This trend has been welcomed and fostered by governments and their regulatory bodies, as part of the current ideological movement which originated during the Reagan-Thatcher era as an antidote designed to dismantle the Keynesian economic model which came into existence during the administration of Franklin Roosevelt. The heart of the current "Globalisation" agenda, which is the dismantling of the "New Deal", the exorcising of Woodrow Wilson, and the building of a New World Order akin to the mercantile model pre 1914, except it's wired and interconnected.

This poses two dilemmas.

The first is ideological: the increasing concentration and oligopolisation of the business is a very negation of the basic principles of capitalism and competition, where buyers ostensibly enforce discipline on the market by selecting the most efficient or best product and eschewing the uncompetitive one. It is the erection of an oligopoly or monopoly structure designed to ensure that the providers can dictate their own prices and conditions, and stamp out any potential entrants or competitors threatening not their existence, but their ability to dictate the terms of the market. In the words of investment banker Felix Rohatyn, it is a "betrayal of capitalism".

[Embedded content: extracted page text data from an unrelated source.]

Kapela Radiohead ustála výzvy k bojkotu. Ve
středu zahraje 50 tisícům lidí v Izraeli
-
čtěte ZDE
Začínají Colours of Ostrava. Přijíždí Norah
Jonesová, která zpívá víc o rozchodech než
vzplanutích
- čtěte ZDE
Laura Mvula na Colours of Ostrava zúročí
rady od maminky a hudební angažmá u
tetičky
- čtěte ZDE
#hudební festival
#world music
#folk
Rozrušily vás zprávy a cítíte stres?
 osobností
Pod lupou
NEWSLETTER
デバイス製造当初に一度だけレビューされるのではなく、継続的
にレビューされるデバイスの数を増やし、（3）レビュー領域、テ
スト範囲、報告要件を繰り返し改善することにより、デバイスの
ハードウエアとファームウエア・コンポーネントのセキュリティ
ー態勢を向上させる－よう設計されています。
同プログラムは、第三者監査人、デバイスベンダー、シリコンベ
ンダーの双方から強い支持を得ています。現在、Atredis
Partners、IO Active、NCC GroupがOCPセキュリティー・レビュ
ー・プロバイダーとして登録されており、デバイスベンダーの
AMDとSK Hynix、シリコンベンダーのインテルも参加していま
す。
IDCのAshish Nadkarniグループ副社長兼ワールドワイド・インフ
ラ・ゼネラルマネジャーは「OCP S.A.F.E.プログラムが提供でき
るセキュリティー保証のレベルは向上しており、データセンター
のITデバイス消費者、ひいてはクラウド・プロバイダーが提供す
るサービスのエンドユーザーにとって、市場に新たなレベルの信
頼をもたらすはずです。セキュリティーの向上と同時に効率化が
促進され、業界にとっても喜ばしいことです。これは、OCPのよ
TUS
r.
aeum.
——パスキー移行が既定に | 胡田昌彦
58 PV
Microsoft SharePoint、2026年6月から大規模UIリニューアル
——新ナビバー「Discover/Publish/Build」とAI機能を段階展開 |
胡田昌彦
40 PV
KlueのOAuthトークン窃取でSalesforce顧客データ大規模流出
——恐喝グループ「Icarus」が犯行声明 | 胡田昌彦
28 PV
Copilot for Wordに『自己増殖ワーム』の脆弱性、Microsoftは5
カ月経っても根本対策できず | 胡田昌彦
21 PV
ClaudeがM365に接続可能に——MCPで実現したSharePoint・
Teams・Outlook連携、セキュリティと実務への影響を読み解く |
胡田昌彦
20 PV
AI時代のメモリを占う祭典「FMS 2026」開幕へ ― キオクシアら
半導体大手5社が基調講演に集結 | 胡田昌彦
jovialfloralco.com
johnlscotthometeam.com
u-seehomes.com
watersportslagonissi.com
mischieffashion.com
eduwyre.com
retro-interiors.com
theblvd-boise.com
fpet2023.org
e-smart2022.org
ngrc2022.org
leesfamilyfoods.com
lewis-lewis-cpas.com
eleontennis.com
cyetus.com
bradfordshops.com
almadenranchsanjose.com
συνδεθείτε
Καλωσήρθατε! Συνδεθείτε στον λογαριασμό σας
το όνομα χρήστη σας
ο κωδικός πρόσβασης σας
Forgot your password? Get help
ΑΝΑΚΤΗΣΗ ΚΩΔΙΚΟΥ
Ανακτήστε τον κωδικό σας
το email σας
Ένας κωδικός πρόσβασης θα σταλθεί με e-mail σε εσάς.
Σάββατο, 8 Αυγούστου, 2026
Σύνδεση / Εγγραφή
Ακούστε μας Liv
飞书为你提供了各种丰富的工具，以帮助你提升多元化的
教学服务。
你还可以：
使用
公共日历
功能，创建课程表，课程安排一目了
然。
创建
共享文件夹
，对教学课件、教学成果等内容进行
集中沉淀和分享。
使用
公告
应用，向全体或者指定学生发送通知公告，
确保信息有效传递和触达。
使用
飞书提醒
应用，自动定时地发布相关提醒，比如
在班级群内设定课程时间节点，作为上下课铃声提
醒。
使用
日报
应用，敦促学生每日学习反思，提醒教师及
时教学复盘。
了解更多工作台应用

The second is a practical one: with the weeding out of several players, risk becomes increasingly concentrated and the economic system increasingly vulnerable and volatile. To take an example, consider the syndicated loan. This has traditionally been a vehicle to raise large amounts of funds to lend to major corporates. A large loan will be underwritten by one or two banks and parcelled out to some say 20 banks, which results in reducing the loan into digestible chunks, as well as in dissipating the risk among the participating institutions. In the New York example, however, where in the past you had four banks able to assume the risk (or provide varying services and lending policies to the corporate borrower), you now have only one. Moreover, due to the onset of capitalisation ratios limiting a bank's level of exposures, the larger entity does not necessarily take a proportionally larger commitment. This means that risk becomes more concentrated and the number of players reduced, thereby increasing the possibility of volatility and confidence sensitivity in the markets.

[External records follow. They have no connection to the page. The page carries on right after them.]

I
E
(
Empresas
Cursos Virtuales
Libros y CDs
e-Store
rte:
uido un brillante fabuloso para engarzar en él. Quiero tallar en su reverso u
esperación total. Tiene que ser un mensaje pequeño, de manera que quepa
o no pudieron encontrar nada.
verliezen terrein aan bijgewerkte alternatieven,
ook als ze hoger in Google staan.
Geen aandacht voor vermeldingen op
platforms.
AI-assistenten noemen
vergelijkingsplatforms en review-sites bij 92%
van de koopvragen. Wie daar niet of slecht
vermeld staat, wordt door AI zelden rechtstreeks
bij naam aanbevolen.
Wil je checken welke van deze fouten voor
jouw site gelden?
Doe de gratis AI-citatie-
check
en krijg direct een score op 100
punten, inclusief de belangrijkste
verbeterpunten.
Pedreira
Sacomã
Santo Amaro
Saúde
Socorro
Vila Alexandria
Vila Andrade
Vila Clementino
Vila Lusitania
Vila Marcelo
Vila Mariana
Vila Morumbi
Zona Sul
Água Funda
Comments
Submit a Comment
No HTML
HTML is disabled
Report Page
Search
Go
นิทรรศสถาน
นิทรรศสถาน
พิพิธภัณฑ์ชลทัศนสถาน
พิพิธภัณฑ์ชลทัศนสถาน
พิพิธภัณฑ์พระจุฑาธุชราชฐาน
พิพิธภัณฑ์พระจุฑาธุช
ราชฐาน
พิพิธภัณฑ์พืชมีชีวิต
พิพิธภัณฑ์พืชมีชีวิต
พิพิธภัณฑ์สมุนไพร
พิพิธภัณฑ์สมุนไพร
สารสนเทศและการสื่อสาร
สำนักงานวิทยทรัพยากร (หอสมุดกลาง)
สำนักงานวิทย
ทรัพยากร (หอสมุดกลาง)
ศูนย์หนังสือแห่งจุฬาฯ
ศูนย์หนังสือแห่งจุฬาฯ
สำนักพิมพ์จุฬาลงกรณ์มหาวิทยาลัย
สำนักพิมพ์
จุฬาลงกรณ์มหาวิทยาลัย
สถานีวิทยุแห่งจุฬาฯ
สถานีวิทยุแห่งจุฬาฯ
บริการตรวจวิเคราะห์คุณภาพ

This reduction in the number of players in the market and increasing concentration of risk mean that the market increasingly assumes the characteristics of an oligopoly.

The New York example is similarly paralleled by Citicorp merging with Travellers Corp., Bank of America merging with NCNB, HSBC taking over Midland Bank, BNP merging with Paribas, Crédit Agricole merging with Banque Indosuez, the spate of bank mergers in Scandinavia, the merging of three Japanese banks into the Mizuho leviathan, etc.

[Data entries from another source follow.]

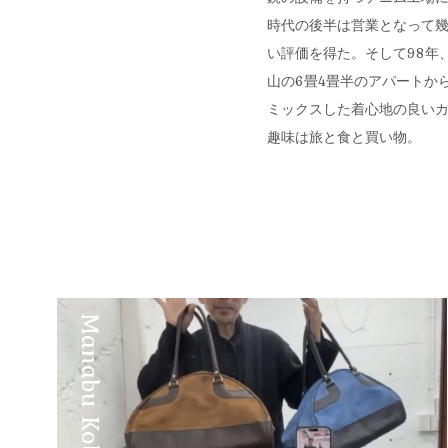
時代の後半は営業となって幾
い評価を得た。そして98年、満
山の6畳4畳半のアパートか
ミックスした着心地の良いカジ
趣味は旅と食と買い物。
Manabu Kobayashi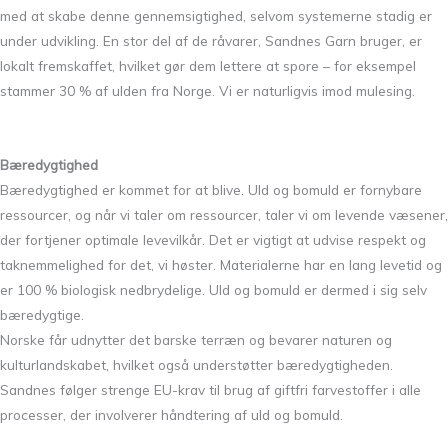
med at skabe denne gennemsigtighed, selvom systemerne stadig er
under udvikling. En stor del af de råvarer, Sandnes Garn bruger, er
lokalt fremskaffet, hvilket gør dem lettere at spore – for eksempel
stammer 30 % af ulden fra Norge. Vi er naturligvis imod mulesing.
Bæredygtighed
Bæredygtighed er kommet for at blive. Uld og bomuld er fornybare
ressourcer, og når vi taler om ressourcer, taler vi om levende væsener,
der fortjener optimale levevilkår. Det er vigtigt at udvise respekt og
taknemmelighed for det, vi høster. Materialerne har en lang levetid og
er 100 % biologisk nedbrydelige. Uld og bomuld er dermed i sig selv
bæredygtige.
Norske får udnytter det barske terræn og bevarer naturen og
kulturlandskabet, hvilket også understøtter bæredygtigheden.
Sandnes følger strenge EU-krav til brug af giftfri farvestoffer i alle
processer, der involverer håndtering af uld og bomuld.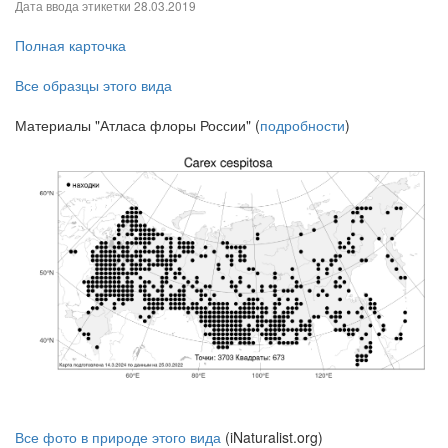
Дата ввода этикетки
28.03.2019
Полная карточка
Все образцы этого вида
Материалы "Атласа флоры России" (
подробности
)
Все фото в природе этого вида
(iNaturalist.org)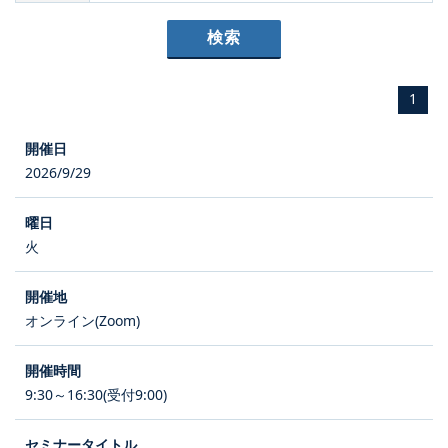
1
2026/9/29
火
オンライン(Zoom)
9:30～16:30(受付9:00)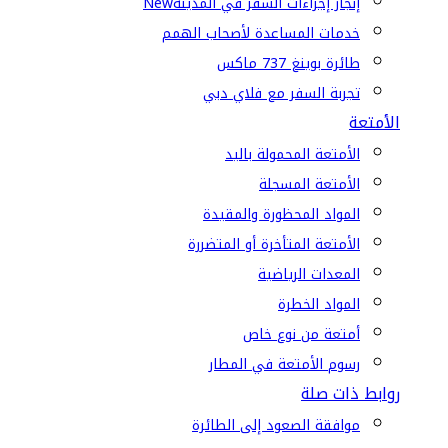
إنجاز إجراءات السفر في المدينة
New
خدمات المساعدة لأصحاب الهمم
طائرة بوينغ 737 ماكس
تجربة السفر مع فلاي دبي
الأمتعة
الأمتعة المحمولة باليد
الأمتعة المسجلة
المواد المحظورة والمقيدة
الأمتعة المتأخرة أو المتضررة
المعدات الرياضية
المواد الخطرة
أمتعة من نوع خاص
رسوم الأمتعة في المطار
روابط ذات صلة
موافقة الصعود إلى الطائرة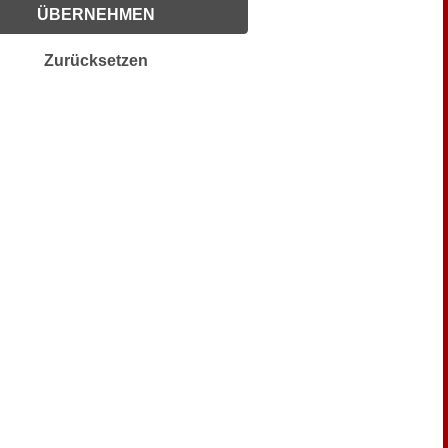
ÜBERNEHMEN
Zurücksetzen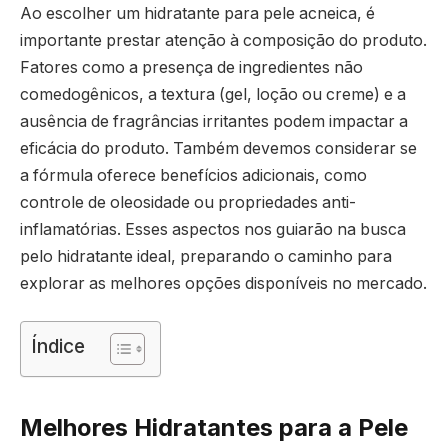
Ao escolher um hidratante para pele acneica, é
importante prestar atenção à composição do produto.
Fatores como a presença de ingredientes não
comedogênicos, a textura (gel, loção ou creme) e a
ausência de fragrâncias irritantes podem impactar a
eficácia do produto. Também devemos considerar se
a fórmula oferece benefícios adicionais, como
controle de oleosidade ou propriedades anti-
inflamatórias. Esses aspectos nos guiarão na busca
pelo hidratante ideal, preparando o caminho para
explorar as melhores opções disponíveis no mercado.
Índice
Melhores Hidratantes para a Pele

The industry is increasingly assuming the attributes of a one entity state monopoly provider (a criticism oft levelled at the defunct Soviet Union by disciples of "free trade") except that they are not accountable to any government or indeed effective regulation as the spate of financial scandals witnessed in 2002 testifies. They are increasingly becoming de facto if not de jure arbiters of the system, in no small part due to their ability to channel funds into the political process. And they are fostering the increasing concentration of risk.

Rather than have some 50 banks, of which say 10 may lend to an entity such as Enron, you now have three leviathans, all queuing up to fill up at the Enron trough (with resultant concentration of risk), and the economic system collectively getting a massive case of indigestion when the house of cards collapses (except for the loan officers who cashed in their bonuses for "booking assets").

These esoteric arguments, however, do not even figure on the bank CEO's radar screen - they have their own agenda to gain "critical mass" to browbeat the competition, and have a horde of share analysts badgering them for ever rising quarterly dividends, eager to pounce on the CEO for the slightest hiccup in forecasted results. The CEO will naturally be more preoccupied with these more immediate concerns (to his job safety) rather than the more esoteric questions of economic philosophy.

For most banks, the public message is that they exist to "ensure the safety of their depositors' funds and to maximise the value of the organisation to its shareholders". For publicly traded banks, this means maximising the return on and market value of its publicly traded stock. For banks that are not publicly traded, the usual yardstick for performance is its performance in achieving profitability and controlling risk.

It is important, however, not to confuse prudent management theories with reality. The excerpt in Box 1.2 from a New York Times article on the Enron shenanigans and bogus posting of loans by Citigroup provides a useful contrast.

Regarding the safety of depositors' funds, it seems akin to asking one to believe in fairy tales when reading about real life bank failures (see Section 1.3 on the "four aces").

Indeed one can recall four major cases of excessive risk taking by banks in the last 20 years:

The massive lending to LDC (lesser developed countries) in the 1970s as a way of recycling the glut of petrodollars arising after the 1973 Yom Kippur war and OPEC oil boycott

The mergers and acquisitions and leveraged buyout fever of the 1980s

The boom and bust in property lending in the late 1980s/early 1990s (Canary Wharf, La Défence)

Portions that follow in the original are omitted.